- _Data for processing_
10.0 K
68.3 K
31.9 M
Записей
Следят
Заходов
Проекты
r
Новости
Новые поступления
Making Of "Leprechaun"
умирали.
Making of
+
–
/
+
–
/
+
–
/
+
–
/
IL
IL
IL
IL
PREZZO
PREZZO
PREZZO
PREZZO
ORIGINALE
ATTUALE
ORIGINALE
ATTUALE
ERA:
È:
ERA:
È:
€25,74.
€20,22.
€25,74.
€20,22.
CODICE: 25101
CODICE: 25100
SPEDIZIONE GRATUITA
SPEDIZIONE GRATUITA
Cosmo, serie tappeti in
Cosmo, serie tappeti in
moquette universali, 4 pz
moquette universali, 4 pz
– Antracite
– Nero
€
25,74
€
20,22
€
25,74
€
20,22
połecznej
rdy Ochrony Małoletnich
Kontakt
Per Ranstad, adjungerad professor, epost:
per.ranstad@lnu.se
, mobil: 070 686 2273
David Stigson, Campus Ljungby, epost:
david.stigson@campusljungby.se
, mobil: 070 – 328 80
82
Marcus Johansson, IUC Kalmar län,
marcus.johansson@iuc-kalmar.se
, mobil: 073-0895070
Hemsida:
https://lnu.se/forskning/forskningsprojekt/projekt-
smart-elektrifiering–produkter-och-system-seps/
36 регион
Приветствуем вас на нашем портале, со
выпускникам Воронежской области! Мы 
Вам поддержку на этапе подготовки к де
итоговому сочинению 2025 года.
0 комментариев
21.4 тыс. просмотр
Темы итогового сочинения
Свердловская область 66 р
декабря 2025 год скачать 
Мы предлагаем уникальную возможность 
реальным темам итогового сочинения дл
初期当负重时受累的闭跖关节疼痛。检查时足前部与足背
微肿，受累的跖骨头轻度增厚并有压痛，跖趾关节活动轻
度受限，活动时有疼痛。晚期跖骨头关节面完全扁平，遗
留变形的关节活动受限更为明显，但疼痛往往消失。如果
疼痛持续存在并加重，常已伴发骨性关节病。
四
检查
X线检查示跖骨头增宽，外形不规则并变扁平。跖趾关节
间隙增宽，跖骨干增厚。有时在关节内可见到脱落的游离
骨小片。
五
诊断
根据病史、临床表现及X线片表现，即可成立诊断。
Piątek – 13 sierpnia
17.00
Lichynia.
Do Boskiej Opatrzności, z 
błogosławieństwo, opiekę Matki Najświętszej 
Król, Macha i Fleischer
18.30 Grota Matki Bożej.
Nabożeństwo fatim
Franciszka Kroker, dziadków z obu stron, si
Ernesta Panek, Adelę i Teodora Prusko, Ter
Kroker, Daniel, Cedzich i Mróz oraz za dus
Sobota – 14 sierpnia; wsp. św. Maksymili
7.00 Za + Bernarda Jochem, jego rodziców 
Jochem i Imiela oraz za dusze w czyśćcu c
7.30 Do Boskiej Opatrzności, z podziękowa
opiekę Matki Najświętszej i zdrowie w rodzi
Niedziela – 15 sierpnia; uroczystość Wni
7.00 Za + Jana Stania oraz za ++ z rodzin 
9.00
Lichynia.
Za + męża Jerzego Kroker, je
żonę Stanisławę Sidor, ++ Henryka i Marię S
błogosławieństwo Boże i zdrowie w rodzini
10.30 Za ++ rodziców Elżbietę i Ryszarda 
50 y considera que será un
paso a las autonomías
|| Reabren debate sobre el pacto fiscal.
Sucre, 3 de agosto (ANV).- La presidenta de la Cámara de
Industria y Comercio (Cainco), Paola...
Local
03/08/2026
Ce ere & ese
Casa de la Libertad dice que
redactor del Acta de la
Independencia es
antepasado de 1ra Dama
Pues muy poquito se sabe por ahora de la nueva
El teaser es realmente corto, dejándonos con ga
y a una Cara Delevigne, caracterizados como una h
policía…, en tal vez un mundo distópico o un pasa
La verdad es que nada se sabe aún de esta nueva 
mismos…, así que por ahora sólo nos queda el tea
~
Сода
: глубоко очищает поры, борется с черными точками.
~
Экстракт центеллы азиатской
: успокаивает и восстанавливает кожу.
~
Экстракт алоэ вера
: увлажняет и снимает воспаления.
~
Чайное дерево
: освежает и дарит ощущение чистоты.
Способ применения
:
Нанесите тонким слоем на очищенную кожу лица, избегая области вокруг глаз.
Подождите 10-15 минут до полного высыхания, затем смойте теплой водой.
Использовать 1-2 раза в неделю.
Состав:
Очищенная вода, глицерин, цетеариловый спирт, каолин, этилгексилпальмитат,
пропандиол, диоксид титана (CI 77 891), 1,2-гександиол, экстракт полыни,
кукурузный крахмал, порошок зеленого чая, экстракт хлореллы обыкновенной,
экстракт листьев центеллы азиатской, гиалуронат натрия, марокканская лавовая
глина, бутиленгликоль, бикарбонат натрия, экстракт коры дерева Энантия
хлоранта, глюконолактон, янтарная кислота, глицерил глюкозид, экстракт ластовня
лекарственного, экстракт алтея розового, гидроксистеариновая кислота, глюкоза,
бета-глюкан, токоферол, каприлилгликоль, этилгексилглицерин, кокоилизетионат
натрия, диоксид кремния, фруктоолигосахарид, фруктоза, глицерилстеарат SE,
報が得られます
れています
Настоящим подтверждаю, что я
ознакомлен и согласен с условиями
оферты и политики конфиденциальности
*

- _Work to be completed_
Every entry should be transcribed exactly, with nothing omitted.

- _Your response_
10.0 K
68.3 K
31.9 M
Записей
Следят
Заходов
Проекты
r
Новости
Новые поступления
Making Of "Leprechaun"
умирали.
Making of
+
–
/
+
–
/
+
–
/
+
–
/
IL
IL
IL
IL
PREZZO
PREZZO
PREZZO
PREZZO
ORIGINALE
ATTUALE
ORIGINALE
ATTUALE
ERA:
È:
ERA:
È:
€25,74.
€20,22.
€25,74.
€20,22.
CODICE: 25101
CODICE: 25100
SPEDIZIONE GRATUITA
SPEDIZIONE GRATUITA
Cosmo, serie tappeti in
Cosmo, serie tappeti in
moquette universali, 4 pz
moquette universali, 4 pz
– Antracite
– Nero
€
25,74
€
20,22
€
25,74
€
20,22
połecznej
rdy Ochrony Małoletnich
Kontakt
Per Ranstad, adjungerad professor, epost:
per.ranstad@lnu.se
, mobil: 070 686 2273
David Stigson, Campus Ljungby, epost:
david.stigson@campusljungby.se
, mobil: 070 – 328 80
82
Marcus Johansson, IUC Kalmar län,
marcus.johansson@iuc-kalmar.se
, mobil: 073-0895070
Hemsida:
https://lnu.se/forskning/forskningsprojekt/projekt-
smart-elektrifiering–produkter-och-system-seps/
36 регион
Приветствуем вас на нашем портале, со
выпускникам Воронежской области! Мы 
Вам поддержку на этапе подготовки к де
итоговому сочинению 2025 года.
0 комментариев
21.4 тыс. просмотр
Темы итогового сочинения
Свердловская область 66 р
декабря 2025 год скачать 
Мы предлагаем уникальную возможность 
реальным темам итогового сочинения дл
初期当负重时受累的闭跖关节疼痛。检查时足前部与足背
微肿，受累的跖骨头轻度增厚并有压痛，跖趾关节活动轻
度受限，活动时有疼痛。晚期跖骨头关节面完全扁平，遗
留变形的关节活动受限更为明显，但疼痛往往消失。如果
疼痛持续存在并加重，常已伴发骨性关节病。
四
检查
X线检查示跖骨头增宽，外形不规则并变扁平。跖趾关节
间隙增宽，跖骨干增厚。有时在关节内可见到脱落的游离
骨小片。
五
诊断
根据病史、临床表现及X线片表现，即可成立诊断。
Piątek – 13 sierpnia
17.00
Lichynia.
Do Boskiej Opatrzności, z 
błogosławieństwo, opiekę Matki Najświętszej 
Król, Macha i Fleischer
18.30 Grota Matki Bożej.
Nabożeństwo fatim
Franciszka Kroker, dziadków z obu stron, si
Ernesta Panek, Adelę i Teodora Prusko, Ter
Kroker, Daniel, Cedzich i Mróz oraz za dus
Sobota – 14 sierpnia; wsp. św. Maksymili
7.00 Za + Bernarda Jochem, jego rodziców 
Jochem i Imiela oraz za dusze w czyśćcu c
7.30 Do Boskiej Opatrzności, z podziękowa
opiekę Matki Najświętszej i zdrowie w rodzi
Niedziela – 15 sierpnia; uroczystość Wni
7.00 Za + Jana Stania oraz za ++ z rodzin 
9.00
Lichynia.
Za + męża Jerzego Kroker, je
żonę Stanisławę Sidor, ++ Henryka i Marię S
błogosławieństwo Boże i zdrowie w rodzini
10.30 Za ++ rodziców Elżbietę i Ryszarda 
50 y considera que será un
paso a las autonomías
|| Reabren debate sobre el pacto fiscal.
Sucre, 3 de agosto (ANV).- La presidenta de la Cámara de
Industria y Comercio (Cainco), Paola...
Local
03/08/2026
Ce ere & ese
Casa de la Libertad dice que
redactor del Acta de la
Independencia es
antepasado de 1ra Dama
Pues muy poquito se sabe por ahora de la nueva
El teaser es realmente corto, dejándonos con ga
y a una Cara Delevigne, caracterizados como una h
policía…, en tal vez un mundo distópico o un pasa
La verdad es que nada se sabe aún de esta nueva 
mismos…, así que por ahora sólo nos queda el tea
~
Сода
: глубоко очищает поры, борется с черными точками.
~
Экстракт центеллы азиатской
: успокаивает и восстанавливает кожу.
~
Экстракт алоэ вера
: увлажняет и снимает воспаления.
~
Чайное дерево
: освежает и дарит ощущение чистоты.
Способ применения
:
Нанесите тонким слоем на очищенную кожу лица, избегая области вокруг глаз.
Подождите 10-15 минут до полного высыхания, затем смойте теплой водой.
Использовать 1-2 раза в неделю.
Состав:
Очищенная вода, глицерин, цетеариловый спирт, каолин, этилгексилпальмитат,
пропандиол, диоксид титана (CI 77 891), 1,2-гександиол, экстракт полыни,
кукурузный крахмал, порошок зеленого чая, экстракт хлореллы обыкновенной,
экстракт листьев центеллы азиатской, гиалуронат натрия, марокканская лавовая
глина, бутиленгликоль, бикарбонат натрия, экстракт коры дерева Энантия
хлоранта, глюконолактон, янтарная кислота, глицерил глюкозид, экстракт ластовня
лекарственного, экстракт алтея розового, гидроксистеариновая кислота, глюкоза,
бета-глюкан, токоферол, каприлилгликоль, этилгексилглицерин, кокоилизетионат
натрия, диоксид кремния, фруктоолигосахарид, фруктоза, глицерилстеарат SE,
報が得られます
れています
Настоящим подтверждаю, что я
ознакомлен и согласен с условиями
оферты и политики конфиденциальности
*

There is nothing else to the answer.